Now, granted, my test case could be construed to be unfair, because the assignment to j depends on the result of the first loop iteration (data[0] is assigned to before it's read by the assignment to j). So it's not truly loop-invariant in the strict sense.  However, as the gdc output shows, the compiler ought to be able to refactor things so that the assignment is moved out of the loop.
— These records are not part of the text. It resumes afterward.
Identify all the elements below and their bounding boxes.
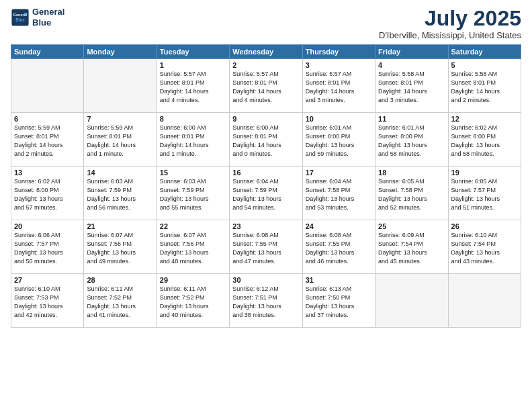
calendar-cell: 9Sunrise: 6:00 AM Sunset: 8:01 PM Daylig… — [230, 113, 302, 167]
day-number: 24 — [306, 222, 372, 230]
day-number: 13 — [14, 169, 81, 177]
calendar-cell: 17Sunrise: 6:04 AM Sunset: 7:58 PM Dayli… — [302, 167, 375, 220]
day-info: Sunrise: 6:01 AM Sunset: 8:00 PM Dayligh… — [378, 124, 445, 158]
day-info: Sunrise: 6:11 AM Sunset: 7:52 PM Dayligh… — [87, 285, 153, 320]
day-info: Sunrise: 6:03 AM Sunset: 7:59 PM Dayligh… — [87, 177, 153, 212]
calendar-cell: 30Sunrise: 6:12 AM Sunset: 7:51 PM Dayli… — [230, 274, 302, 328]
svg-text:Blue: Blue — [15, 17, 25, 21]
day-number: 29 — [160, 276, 226, 284]
day-info: Sunrise: 6:12 AM Sunset: 7:51 PM Dayligh… — [232, 285, 299, 320]
day-info: Sunrise: 6:08 AM Sunset: 7:55 PM Dayligh… — [232, 231, 299, 266]
day-number: 26 — [451, 222, 518, 230]
calendar-cell: 7Sunrise: 5:59 AM Sunset: 8:01 PM Daylig… — [84, 113, 157, 167]
subtitle: D'Iberville, Mississippi, United States — [379, 30, 521, 40]
day-number: 4 — [378, 61, 445, 69]
calendar-cell: 1Sunrise: 5:57 AM Sunset: 8:01 PM Daylig… — [157, 59, 229, 113]
day-info: Sunrise: 5:59 AM Sunset: 8:01 PM Dayligh… — [87, 124, 153, 158]
calendar-cell: 2Sunrise: 5:57 AM Sunset: 8:01 PM Daylig… — [230, 59, 302, 113]
calendar-week-row: 20Sunrise: 6:06 AM Sunset: 7:57 PM Dayli… — [11, 220, 521, 274]
title-block: July 2025 D'Iberville, Mississippi, Unit… — [379, 7, 521, 40]
calendar-cell: 18Sunrise: 6:05 AM Sunset: 7:58 PM Dayli… — [375, 167, 448, 220]
day-info: Sunrise: 6:06 AM Sunset: 7:57 PM Dayligh… — [14, 231, 81, 266]
day-info: Sunrise: 6:13 AM Sunset: 7:50 PM Dayligh… — [306, 285, 372, 320]
day-number: 18 — [378, 169, 445, 177]
day-number: 2 — [232, 61, 299, 69]
day-number: 11 — [378, 115, 445, 123]
day-number: 15 — [160, 169, 226, 177]
weekday-header: Sunday — [11, 45, 84, 59]
calendar-cell — [11, 59, 84, 113]
day-number: 5 — [451, 61, 518, 69]
calendar-cell: 28Sunrise: 6:11 AM Sunset: 7:52 PM Dayli… — [84, 274, 157, 328]
logo: General Blue General Blue — [11, 7, 64, 28]
day-info: Sunrise: 6:04 AM Sunset: 7:59 PM Dayligh… — [232, 177, 299, 212]
day-info: Sunrise: 5:58 AM Sunset: 8:01 PM Dayligh… — [378, 70, 445, 105]
calendar-cell — [375, 274, 448, 328]
calendar-cell: 12Sunrise: 6:02 AM Sunset: 8:00 PM Dayli… — [448, 113, 521, 167]
weekday-header: Tuesday — [157, 45, 229, 59]
calendar-cell: 31Sunrise: 6:13 AM Sunset: 7:50 PM Dayli… — [302, 274, 375, 328]
logo-icon: General Blue — [11, 8, 30, 27]
day-info: Sunrise: 5:57 AM Sunset: 8:01 PM Dayligh… — [306, 70, 372, 105]
weekday-header: Thursday — [302, 45, 375, 59]
day-info: Sunrise: 6:05 AM Sunset: 7:58 PM Dayligh… — [378, 177, 445, 212]
day-number: 19 — [451, 169, 518, 177]
day-number: 3 — [306, 61, 372, 69]
calendar-cell: 24Sunrise: 6:08 AM Sunset: 7:55 PM Dayli… — [302, 220, 375, 274]
day-number: 25 — [378, 222, 445, 230]
calendar-cell: 11Sunrise: 6:01 AM Sunset: 8:00 PM Dayli… — [375, 113, 448, 167]
day-info: Sunrise: 6:02 AM Sunset: 8:00 PM Dayligh… — [451, 124, 518, 158]
calendar-week-row: 6Sunrise: 5:59 AM Sunset: 8:01 PM Daylig… — [11, 113, 521, 167]
day-number: 8 — [160, 115, 226, 123]
day-number: 16 — [232, 169, 299, 177]
day-number: 17 — [306, 169, 372, 177]
main-title: July 2025 — [379, 7, 521, 30]
calendar-cell: 5Sunrise: 5:58 AM Sunset: 8:01 PM Daylig… — [448, 59, 521, 113]
day-number: 22 — [160, 222, 226, 230]
day-number: 14 — [87, 169, 153, 177]
day-number: 1 — [160, 61, 226, 69]
calendar-cell: 21Sunrise: 6:07 AM Sunset: 7:56 PM Dayli… — [84, 220, 157, 274]
day-number: 9 — [232, 115, 299, 123]
day-number: 6 — [14, 115, 81, 123]
day-number: 31 — [306, 276, 372, 284]
day-info: Sunrise: 6:11 AM Sunset: 7:52 PM Dayligh… — [160, 285, 226, 320]
day-info: Sunrise: 6:08 AM Sunset: 7:55 PM Dayligh… — [306, 231, 372, 266]
calendar-cell: 14Sunrise: 6:03 AM Sunset: 7:59 PM Dayli… — [84, 167, 157, 220]
day-info: Sunrise: 6:07 AM Sunset: 7:56 PM Dayligh… — [160, 231, 226, 266]
day-info: Sunrise: 6:05 AM Sunset: 7:57 PM Dayligh… — [451, 177, 518, 212]
day-number: 10 — [306, 115, 372, 123]
calendar-cell: 19Sunrise: 6:05 AM Sunset: 7:57 PM Dayli… — [448, 167, 521, 220]
day-info: Sunrise: 6:10 AM Sunset: 7:54 PM Dayligh… — [451, 231, 518, 266]
day-number: 12 — [451, 115, 518, 123]
logo-text: General Blue — [32, 7, 64, 28]
day-number: 7 — [87, 115, 153, 123]
day-number: 28 — [87, 276, 153, 284]
calendar-cell: 27Sunrise: 6:10 AM Sunset: 7:53 PM Dayli… — [11, 274, 84, 328]
calendar-cell: 4Sunrise: 5:58 AM Sunset: 8:01 PM Daylig… — [375, 59, 448, 113]
day-number: 30 — [232, 276, 299, 284]
day-info: Sunrise: 5:57 AM Sunset: 8:01 PM Dayligh… — [160, 70, 226, 105]
day-number: 27 — [14, 276, 81, 284]
calendar-cell: 22Sunrise: 6:07 AM Sunset: 7:56 PM Dayli… — [157, 220, 229, 274]
calendar-table: SundayMondayTuesdayWednesdayThursdayFrid… — [11, 44, 521, 328]
day-info: Sunrise: 6:03 AM Sunset: 7:59 PM Dayligh… — [160, 177, 226, 212]
calendar-cell: 8Sunrise: 6:00 AM Sunset: 8:01 PM Daylig… — [157, 113, 229, 167]
day-info: Sunrise: 6:01 AM Sunset: 8:00 PM Dayligh… — [306, 124, 372, 158]
calendar-week-row: 27Sunrise: 6:10 AM Sunset: 7:53 PM Dayli… — [11, 274, 521, 328]
day-number: 20 — [14, 222, 81, 230]
calendar-cell: 13Sunrise: 6:02 AM Sunset: 8:00 PM Dayli… — [11, 167, 84, 220]
calendar-cell: 3Sunrise: 5:57 AM Sunset: 8:01 PM Daylig… — [302, 59, 375, 113]
day-info: Sunrise: 6:04 AM Sunset: 7:58 PM Dayligh… — [306, 177, 372, 212]
day-info: Sunrise: 6:09 AM Sunset: 7:54 PM Dayligh… — [378, 231, 445, 266]
calendar-cell: 29Sunrise: 6:11 AM Sunset: 7:52 PM Dayli… — [157, 274, 229, 328]
calendar-header-row: SundayMondayTuesdayWednesdayThursdayFrid… — [11, 45, 521, 59]
day-number: 23 — [232, 222, 299, 230]
day-info: Sunrise: 5:57 AM Sunset: 8:01 PM Dayligh… — [232, 70, 299, 105]
day-info: Sunrise: 6:00 AM Sunset: 8:01 PM Dayligh… — [232, 124, 299, 158]
calendar-cell: 23Sunrise: 6:08 AM Sunset: 7:55 PM Dayli… — [230, 220, 302, 274]
calendar-cell: 26Sunrise: 6:10 AM Sunset: 7:54 PM Dayli… — [448, 220, 521, 274]
weekday-header: Friday — [375, 45, 448, 59]
calendar-cell: 16Sunrise: 6:04 AM Sunset: 7:59 PM Dayli… — [230, 167, 302, 220]
calendar-week-row: 1Sunrise: 5:57 AM Sunset: 8:01 PM Daylig… — [11, 59, 521, 113]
So while I was wrong about dmd not doing strength reduction, my conclusion is still that dmd's codegen for loops leaves more to be desired.  In particular, it doesn't seem to do code hoisting, as least not for this case, whereas gdc does (and consistently so in other loop code I've looked at in the past).


On 7/5/2017 4:48 PM, H. S. Teoh via Digitalmars-d-announce wrote:
> In particular, it doesn't seem to do code hoisting, as least
> not for this case,
It does not in this case because:


is actually:


i.e. a read through a pointer. Inside the loop, there is also:

    data[i * 10] = ...

which is an assignment through a pointer. The assignment through the pointer makes a read through a pointer not loop invariant. It's only possible to pull out the assignment to j if loop unrolling is done, which as I said is not done by DMD.

Loop invariant removal (aka code hoisting) *is* done in the optimizer.


> There are two calls to _d_arrayboundsp inside the loop body, along with branches around them. This seems needless, since one bounds check ought to be enough to ensure the array lookups are within bounds. Also, there are 2 branches within the loop body (not counting the end-of-loop branch), whereas it could have been simplified to one (less branch hazards on the CPU pipeline).

Yes, that's true, I'm not sure why that isn't happening. It should be.
DMD is a piece of shit, and adding another one ARM backend with all those bugs and low performance instead of improving ldc is wasting efforts.
The only use of dmd is development because of compilation speed.
But some persons have "cerveau lent" and just cannot realise it.
On Friday, 7 July 2017 at 11:09:27 UTC, Temtaime wrote:
> DMD is a piece of shit, and adding another one ARM backend with all those bugs and low performance instead of improving ldc is wasting efforts.
> The only use of dmd is development because of compilation speed.
> But some persons have "cerveau lent" and just cannot realise it.

A few things you should be aware before you trash the reference compiler for D:

- Most of DMD's frontend and the part of the backend is in D. This means better productivity in the long run, especially once the whole of the backend is ported to D.
- Well, it's the reference compiler. I understand that you would like to see many of the devs on DMD to move towards LDC instead. I myself like some healthy competition.
- The performance issues can be fixed in the long run. I myself thinking on fixing some of the issues of DMD, like the SIMD support (might end up in issuing a DIP for better support the hardware functions).

I think first I might learn how the current codegen works, issue some improvements, as learning how the arm architecture works is a hard work, I don't even know what to do with condition codes (ignore them completely, or use them in certain situations to save a few conditional jump?), thumb (yet another attribute to force the compiler to use thumb for the part of the code?), etc. I'll recycle some of the preexisting code which was made by another user.
On 7/20/2017 9:22 AM, solidstate1991 wrote:
> A few things you should be aware before you trash the reference compiler for D:

I wouldn't be discouraged by the nay-sayers. If you want to build an ARM back end for it, do it! About every project I've ever embarked on, including D, started with everyone nay-saying it.
On Thursday, 20 July 2017 at 22:08:16 UTC, Walter Bright wrote:
> I wouldn't be discouraged by the nay-sayers. If you want to build an ARM back end for it, do it! About every project I've ever embarked on, including D, started with everyone nay-saying it.

Keep it that way and thanks for it!! :)
On Thursday, 20 July 2017 at 16:22:59 UTC, solidstate1991 wrote:
> On Friday, 7 July 2017 at 11:09:27 UTC, Temtaime wrote:
>> [...]
> A few things you should be aware before you trash the reference compiler for D:
> [...]

Btw, if you're still interested in this, AArch64 would be a better target, as 32-bit ARM is being replaced by it.